**TASK**
I need every line from the start of the material below up to and including the line containing "Ce revêtement élimine le film d’eau en", restated exactly, with the pictures omitted.

**SOURCE DATA**
════════════════
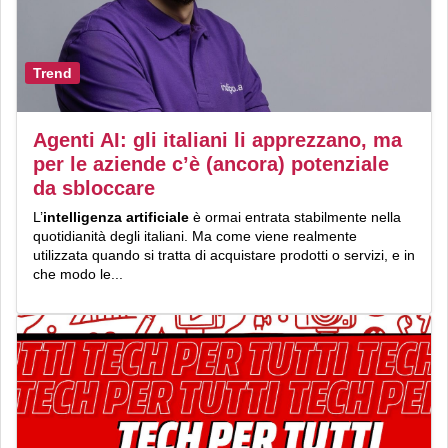
Trend
Agenti AI: gli italiani li apprezzano, ma
per le aziende c’è (ancora) potenziale
da sbloccare
L’
intelligenza artificiale
è ormai entrata stabilmente nella
quotidianità degli italiani. Ma come viene realmente
utilizzata quando si tratta di acquistare prodotti o servizi, e in
che modo le...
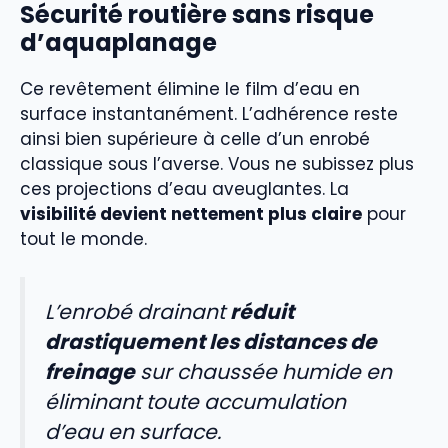
Sécurité routière sans risque
d’aquaplanage
Ce revêtement élimine le film d’eau en
surface instantanément. L’adhérence reste
ainsi bien supérieure à celle d’un enrobé
classique sous l’averse. Vous ne subissez plus
ces projections d’eau aveuglantes. La
visibilité devient nettement plus claire
pour
tout le monde.
L’enrobé drainant
réduit
drastiquement les distances de
freinage
sur chaussée humide en
éliminant toute accumulation
d’eau en surface.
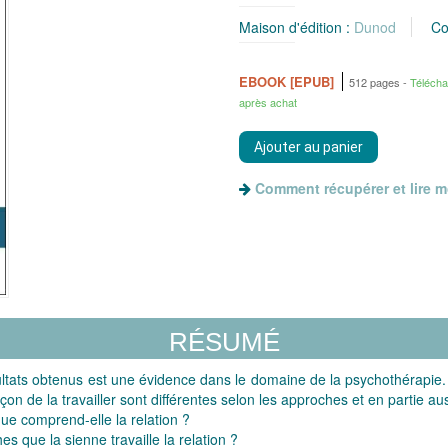
Maison d'édition :
Dunod
Co
EBOOK [EPUB]
512 pages
Téléch
après achat
Comment récupérer et lire 
RÉSUMÉ
ultats obtenus est une évidence dans le domaine de la psychothérapie. E
on de la travailler sont différentes selon les approches et en partie aus
 comprend-elle la relation ?
 que la sienne travaille la relation ?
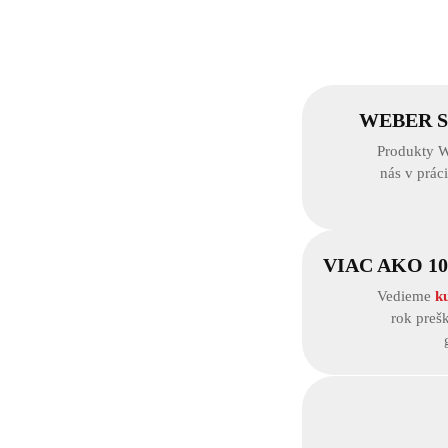
WEBER 
Produkty W
nás v prác
VIAC AKO 1
Vedieme
k
rok preš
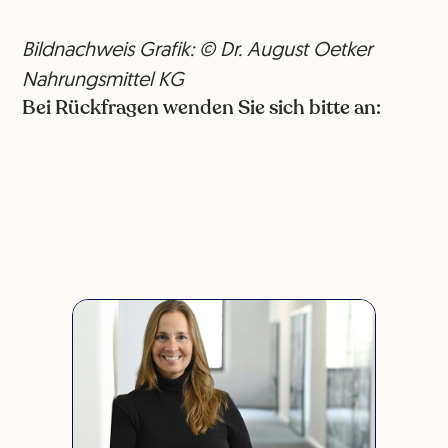
Bildnachweis Grafik: © Dr. August Oetker
Nahrungsmittel KG
Bei Rückfragen wenden Sie sich bitte an:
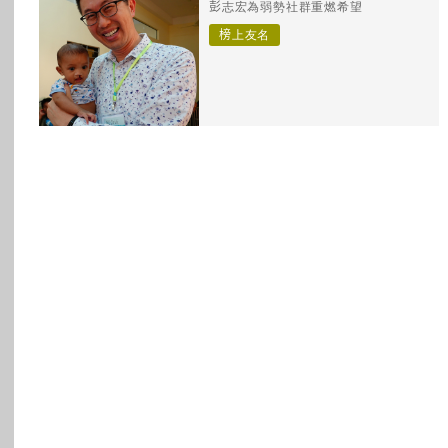
彭志宏為弱勢社群重燃希望
所有主題
榜上友名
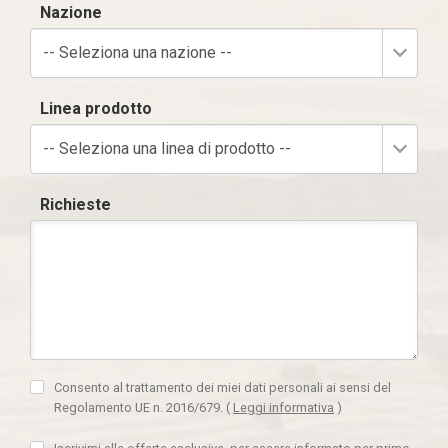
Nazione
-- Seleziona una nazione --
Linea prodotto
-- Seleziona una linea di prodotto --
Richieste
Consento al trattamento dei miei dati personali ai sensi del
Regolamento UE n. 2016/679.
(
Leggi informativa
)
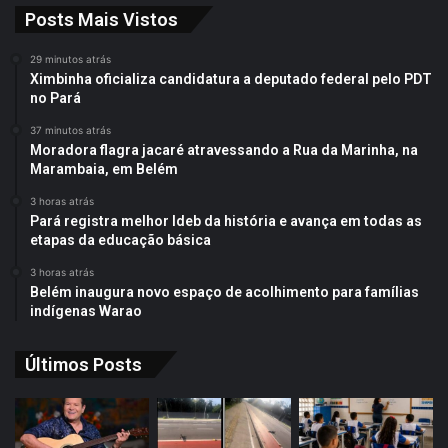
Posts Mais Vistos
29 minutos atrás
Ximbinha oficializa candidatura a deputado federal pelo PDT
no Pará
37 minutos atrás
Moradora flagra jacaré atravessando a Rua da Marinha, na
Marambaia, em Belém
3 horas atrás
Pará registra melhor Ideb da história e avança em todas as
etapas da educação básica
3 horas atrás
Belém inaugura novo espaço de acolhimento para famílias
indígenas Warao
Últimos Posts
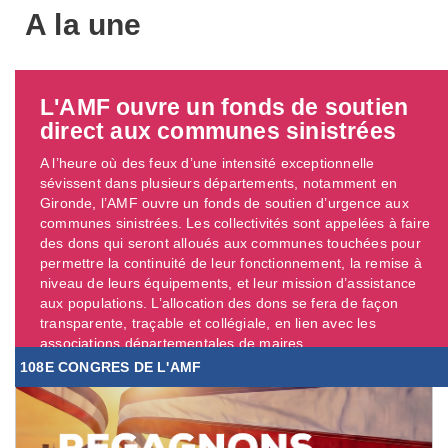
A la une
L'AMF ouvre un fonds de soutien
direct aux communes sinistrées
A l’heure où des feux d’une intensité exceptionnelle
sévissent dans plusieurs départements, notamment en
Gironde, l’AMF ouvre un fonds de soutien d’urgence aux
communes sinistrées. Les collectivités sont appelées à faire
des dons qui seront alloués aux communes touchées pour
permettre la continuité de leur fonctionnement, la remise à
niveau de leurs équipements, et leur mission d’assistance
aux populations. L’allocation des dons se fera de façon
transparente, traçable et collégiale, en lien avec les
associations départementales de maires. ...
108E CONGRES DE L'AMF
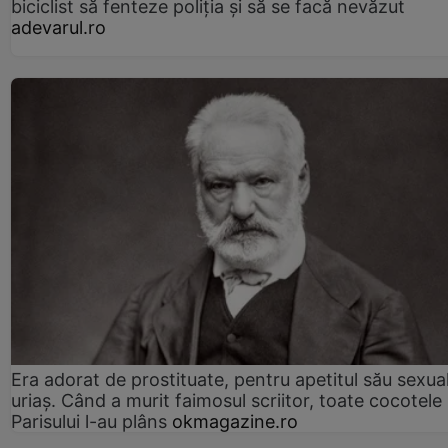
biciclist să fenteze poliția și să se facă nevăzut
adevarul.ro
Era adorat de prostituate, pentru apetitul său sexua
uriaș. Când a murit faimosul scriitor, toate cocotele
Parisului l-au plâns
okmagazine.ro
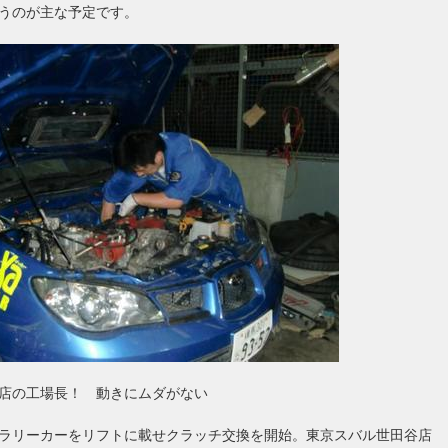
うのが主な予定です。
店の工場長！ 動きにムダがない
ラリーカーをリフトに載せクラッチ交換を開始。東京スバル世田谷店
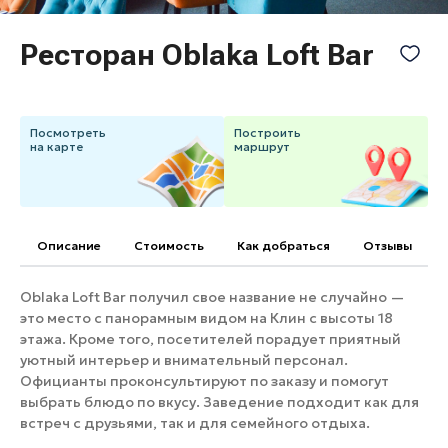
Банные комплексы
Спецпроекты
Ресторан Oblaka Loft Bar
Горнолыжные клубы
Инвестиционный портал
Золотое кольцо России
Федоскинская фабрика
Пикник в Подмосковье
Посмотреть
Построить
на карте
маршрут
Войти
Описание
Cтоимость
Как добраться
Отзывы
Инвесторам
Особо охраняемые
Oblaka Loft Bar получил свое название не случайно —
природные территории
это место с панорамным видом на Клин с высоты 18
этажа. Кроме того, посетителей порадует приятный
уютный интерьер и внимательный персонал.
Официанты проконсультируют по заказу и помогут
выбрать блюдо по вкусу. Заведение подходит как для
встреч с друзьями, так и для семейного отдыха.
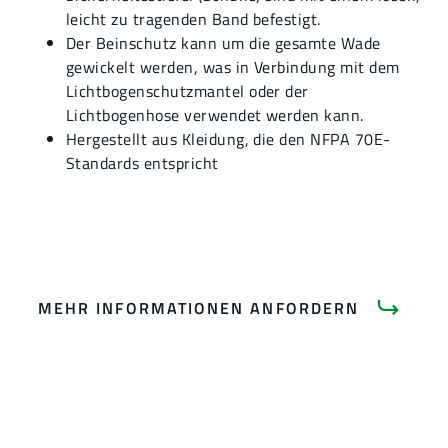
leicht zu tragenden Band befestigt.
Der Beinschutz kann um die gesamte Wade
gewickelt werden, was in Verbindung mit dem
Lichtbogenschutzmantel oder der
Lichtbogenhose verwendet werden kann.
Hergestellt aus Kleidung, die den NFPA 70E-
Standards entspricht
MEHR INFORMATIONEN ANFORDERN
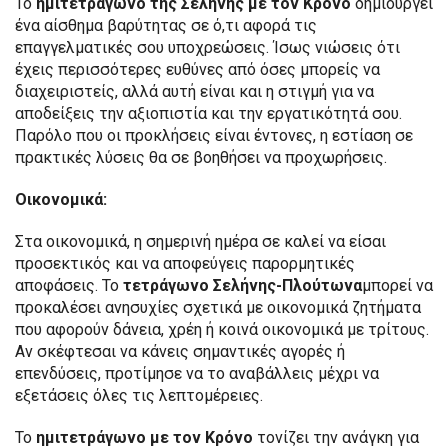
Το
ημιτετράγωνο της Σελήνης με τον Κρόνο
δημιουργεί
ένα αίσθημα βαρύτητας σε ό,τι αφορά τις
επαγγελματικές σου υποχρεώσεις. Ίσως νιώσεις ότι
έχεις περισσότερες ευθύνες από όσες μπορείς να
διαχειριστείς, αλλά αυτή είναι και η στιγμή για να
αποδείξεις την αξιοπιστία και την εργατικότητά σου.
Παρόλο που οι προκλήσεις είναι έντονες, η εστίαση σε
πρακτικές λύσεις θα σε βοηθήσει να προχωρήσεις.
Οικονομικά:
Στα οικονομικά, η σημερινή ημέρα σε καλεί να είσαι
προσεκτικός και να αποφεύγεις παρορμητικές
αποφάσεις. Το
τετράγωνο Σελήνης-Πλούτωνα
μπορεί να
προκαλέσει ανησυχίες σχετικά με οικονομικά ζητήματα
που αφορούν δάνεια, χρέη ή κοινά οικονομικά με τρίτους.
Αν σκέφτεσαι να κάνεις σημαντικές αγορές ή
επενδύσεις, προτίμησε να το αναβάλλεις μέχρι να
εξετάσεις όλες τις λεπτομέρειες.
Το
ημιτετράγωνο με τον Κρόνο
τονίζει την ανάγκη για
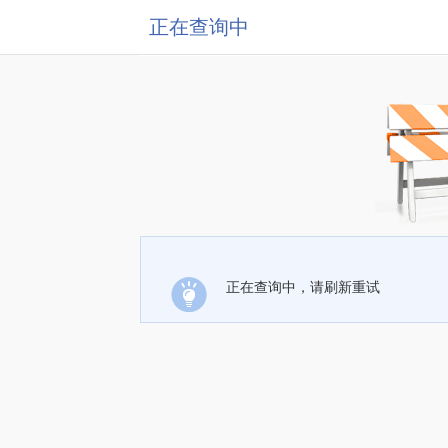
正在查询中
正在查询中，请刷新重试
════════════════
**YOUR RESPONSE**
Trend
Agenti AI: gli italiani li apprezzano, ma
per le aziende c’è (ancora) potenziale
da sbloccare
L’
intelligenza artificiale
è ormai entrata stabilmente nella
quotidianità degli italiani. Ma come viene realmente
utilizzata quando si tratta di acquistare prodotti o servizi, e in
che modo le...
Sécurité routière sans risque
d’aquaplanage
Ce revêtement élimine le film d’eau en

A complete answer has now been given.